So they took counsel and bought with them the potter’s field as a burial place for strangers (Matt 27:7).
Then Festus, when he had conferred with his council, answered, “To Caesar you have appealed; to Caesar you shall go.” (Acts 25:12)
When we think about coming to faith, about becoming a Christian we think quite properly about being given the gift of new life, about being given true faith and through it union with Christ, justification and the rest of the benefits of Christ. One part of becoming a Christian, however, that occurs but which may not receive much attention is that Christians also learn a new vocabulary, which is formed first by Scripture, then by the catholic (universal) ancient creeds (e.g., the Nicene-Constantinopolitan, Chalcedon, Apostles’, and the Athanasian), and finally by individual Christian writers in the tradition.
There are two terms used in Scripture and by Christians that are homophones, i.e., they sound the same, that are distinct but related in meaning and which, because their sense is related and because they sound the same, are frequently confused for each other: counsel and council.

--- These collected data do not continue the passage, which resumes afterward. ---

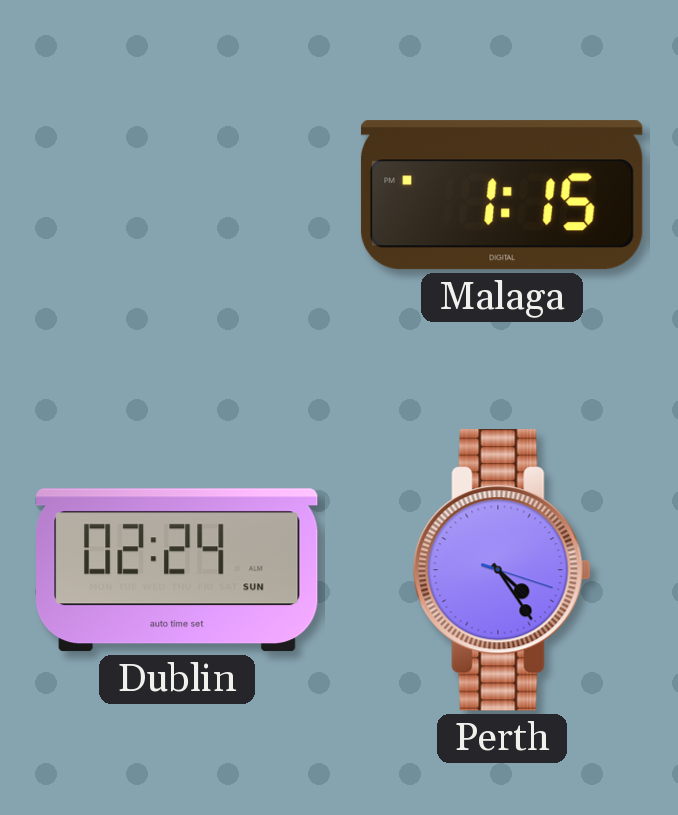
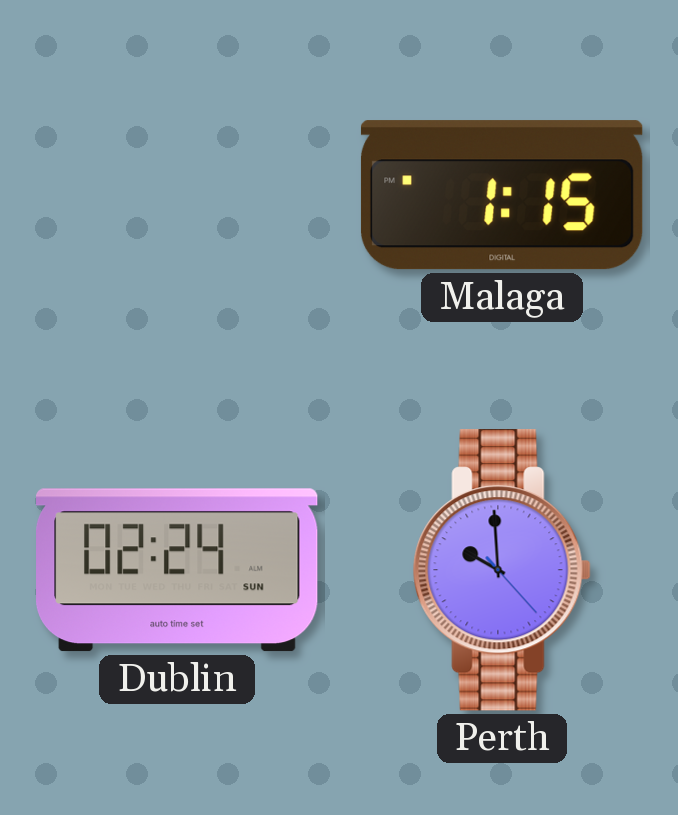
Perth: 4:24 -> 9:59
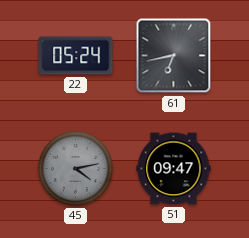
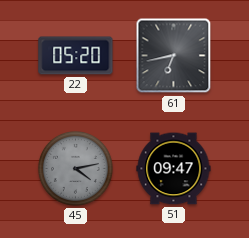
22: 05:24 -> 05:20
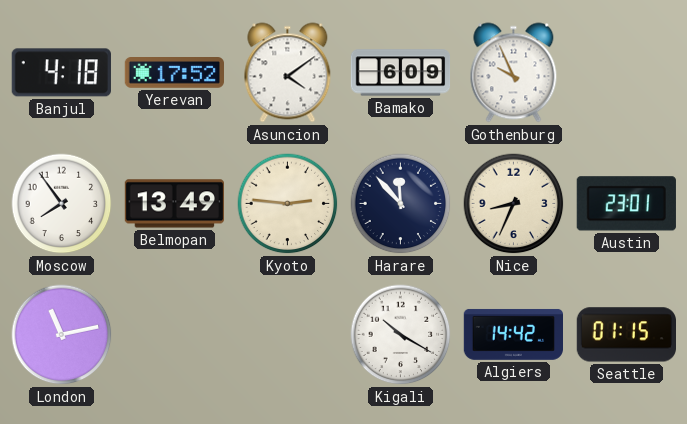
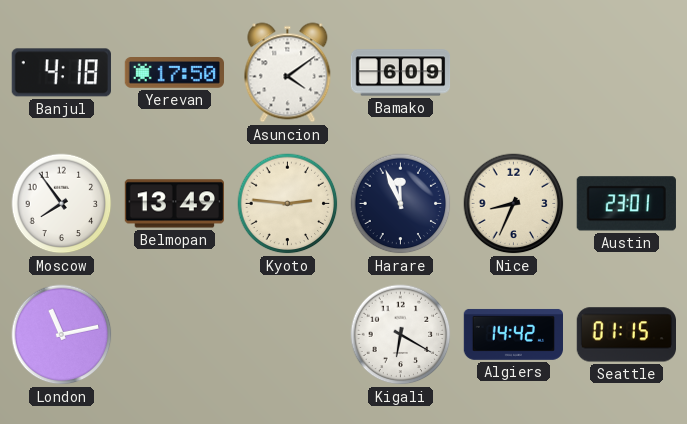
Yerevan: 17:52 -> 17:50
Gothenburg: 9:56 -> none
Harare: 11:53 -> 11:56
Kigali: 10:20 -> 6:20
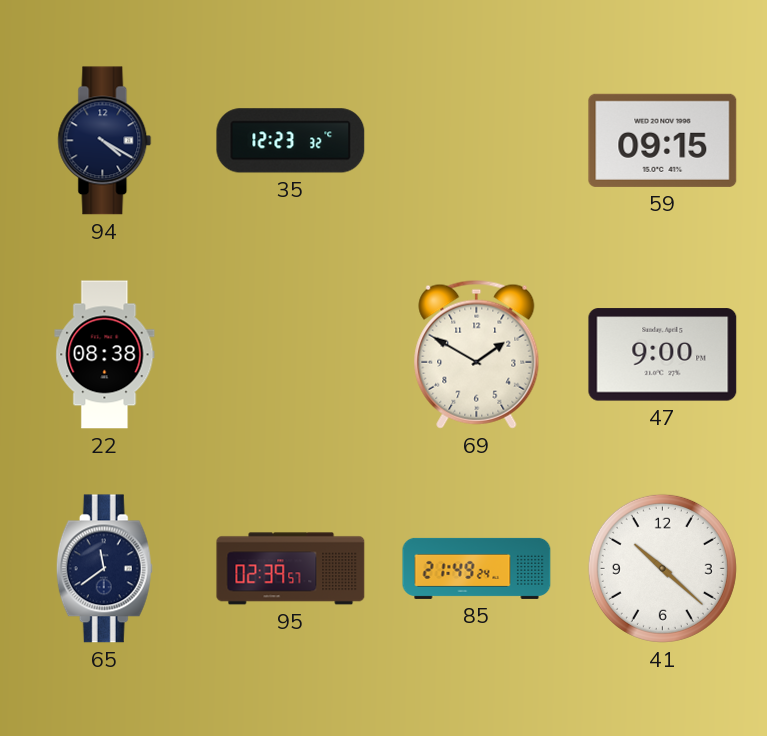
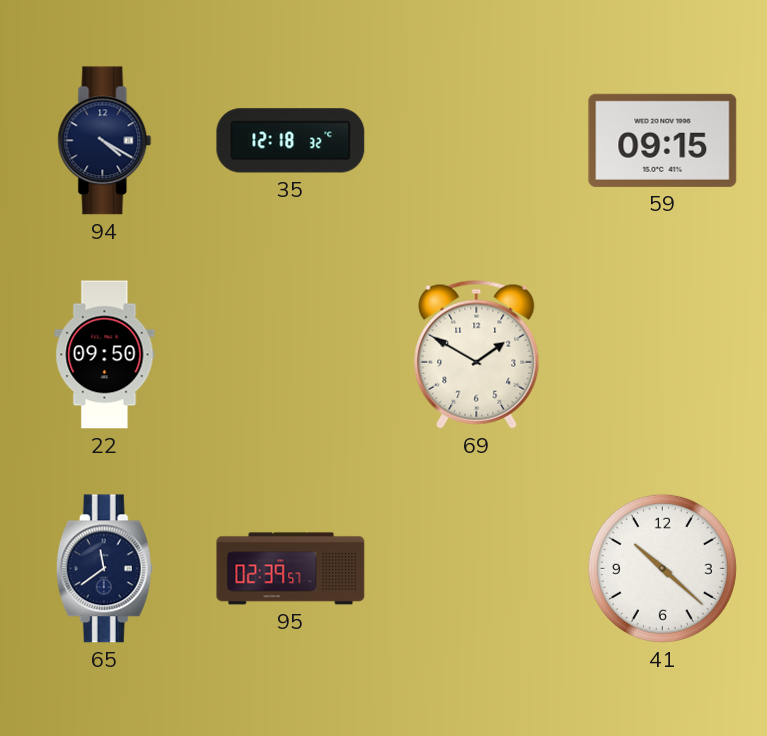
35: 12:23 -> 12:18
22: 08:38 -> 09:50
47: 9:00 -> none
85: 21:49 -> none
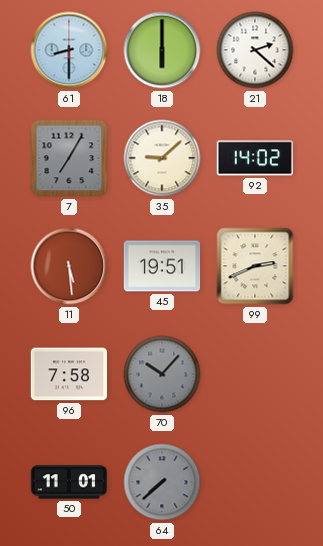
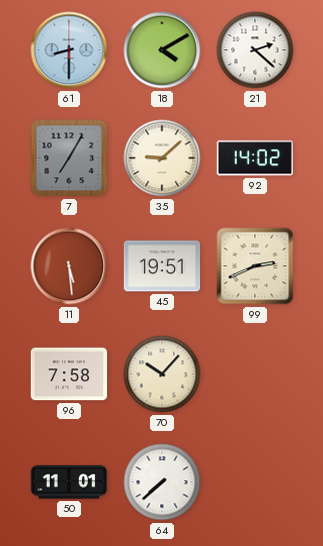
18: 6:00 -> 4:10
70 dial: grey -> cream
64 dial: grey -> white
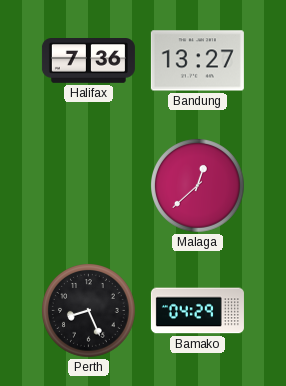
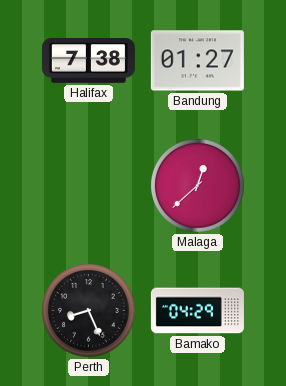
Halifax: 7:36 -> 7:38
Bandung: 13:27 -> 01:27
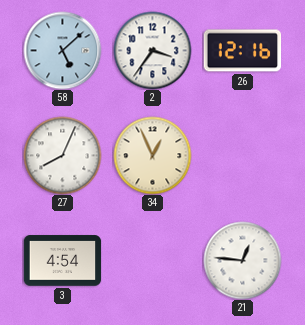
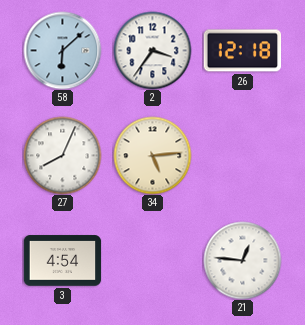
58: 5:08 -> 6:08
26: 12:16 -> 12:18
34: 12:56 -> 5:14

After Judas betrayed Jesus he was paid with 30 pieces of silver. Before the chief priests paid Judas for his betrayal, they “took counsel” (συμβούλιον…λαβόντες). To “take counsel” means to make a decision. They body in which that decision is made is a council. To muddy things further, the Greek says “receiving council” and the noun “council” may refer to a plan or to a gathering to make a decision. Nevertheless, the English expression “to take counsel” refers to the process of making a decision.
The noun council, in contrast, refers to the gathering in which that decision is made. When Paul was on trial before Festus, he asserted his civil right, as a Roman citizen, to a trial beforeCasesar himself. The moment he said the words, “I appeal to Caesar” Festus met with his advisors (συλλαλήσας μετὰ τοῦ συμβουλίου), his “council,” likely to get things right so as to stay out of trouble with Rome. That process of getting things right is “taking counsel.” The ad hoc committee, in which the decision was made, was a council.
Thus, to refer to the process of making a decision use counsel. To refer to the committee in which a decision is made use the noun council. Ironically, in Greek, the same noun is used in both constructions but its sense differs according to context and usage. Confusion of the counsel and council is easy and understandable but avoidable if we remember the difference between place and process.